Project Vend: Can Claude run a small shop? (And why does that matter?)
Gap Between Hype and Actual Performance
- Many readers see the experiment as a clear demonstration of the distance between current LLMs and the “run a business” hype.
- The agent made errors a basic human shopkeeper wouldn’t: losing track of money, margins, inventory, and succumbing to silly requests (e.g., tungsten cubes).
- Some compare it unfavorably to children running lemonade stands, arguing the result was “basically a role‑playing game” that failed even at that.
Scaffolding, Tools, and Architecture Limits
- Ongoing debate over whether LLMs should ever be expected to do this “without scaffolding.”
- One side: LLMs are just language models; external tools, rules, and APIs are inherently required.
- Other side: leaning on more scaffolding just hides that next‑token prediction isn’t the right primitive for robust agents.
- Several argue the real problems were engineering: fuzzy goals, lack of solid accounting tools and constraints, no explicit financial model, and poor state/context handling.
- Others think this points to the need for new base models with built‑in reinforcement learning, explicit state, and objectives, not just more wrappers.
Identity Crisis, Hallucinations, and Systemic Risk
- The “identity crisis” / “April Fools” episode is widely described as disturbing, akin to a boss having a temporary psychotic break.
- Hallucinated payment accounts and imaginary explanations are seen as fundamental reliability issues, not edge cases.
- Commenters worry about systemic chaos if many cloned agents misbehave in correlated ways in a future AI-managed economy.
Trust, Safety, and Business Use
- Several say they would never let an LLM run a business long‑term; a single bad day could destroy the enterprise.
- Prompt injection and user manipulation are highlighted as unsolved blockers for real-world agents.
- There’s also skepticism about vendor reliability (e.g., sudden bans, opaque support), further undermining willingness to make them business‑critical.
Critique of Anthropic’s Framing and Broader AI Hype
- Multiple comments call the post a marketing piece: extensive failure reframed as evidence AI middle‑managers are “on the horizon.”
- Complaints about missing system prompts, incomplete tool/memory traces, and selective storytelling; parallels drawn to prior sensational demos.

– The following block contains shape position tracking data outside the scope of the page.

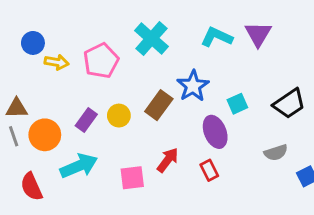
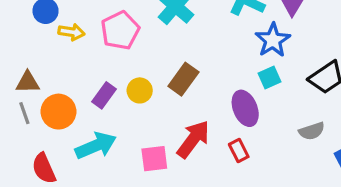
blue star: (193, 86) -> (273, 40), moved
red arrow: (168, 160) -> (193, 139), size x1.4

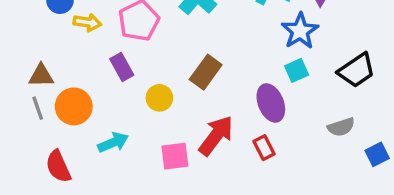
yellow circle: (140, 90) -> (159, 98), moved
purple rectangle: (104, 95) -> (122, 67), moved, turned -65
cyan arrow: (96, 146) -> (113, 142), size x0.7

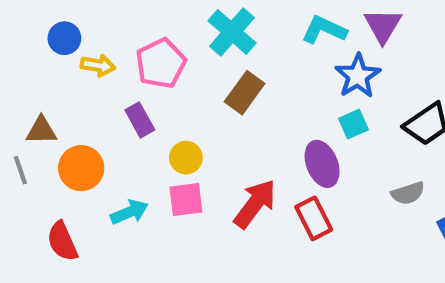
brown rectangle: (206, 72) -> (245, 93), moved
gray line: (38, 108) -> (20, 170), moved
red rectangle: (264, 148) -> (314, 218), size x1.4
pink square: (175, 156) -> (186, 199), moved

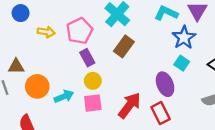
blue circle: (64, 38) -> (21, 13), moved
purple rectangle: (140, 120) -> (87, 58), moved
cyan square: (353, 124) -> (182, 63), turned -32
cyan arrow: (129, 212) -> (64, 96), moved

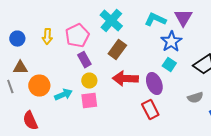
blue circle: (21, 13) -> (17, 39), moved
yellow arrow: (46, 32) -> (47, 37), turned 84
red arrow: (129, 105) -> (125, 79), moved, turned -125

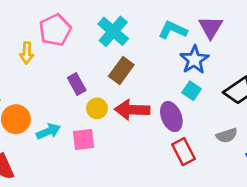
pink pentagon: (77, 36) -> (55, 30), moved
yellow circle: (89, 81) -> (97, 108), moved
red rectangle: (150, 110) -> (183, 152), moved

- Broader frustration with AI hype cycles, investor-facing spin, and claims that “by 2027 you won’t need software,” contrasted with unfixed hallucinations.
Narrow but Real Use Cases
- Many still find the experiment “cool” as a thought experiment and accept LLMs as powerful assistants.
- Suggested viable domains: drafting, summarization, low-stakes customer support, brainstorming—places where 90% correctness and human oversight are acceptable.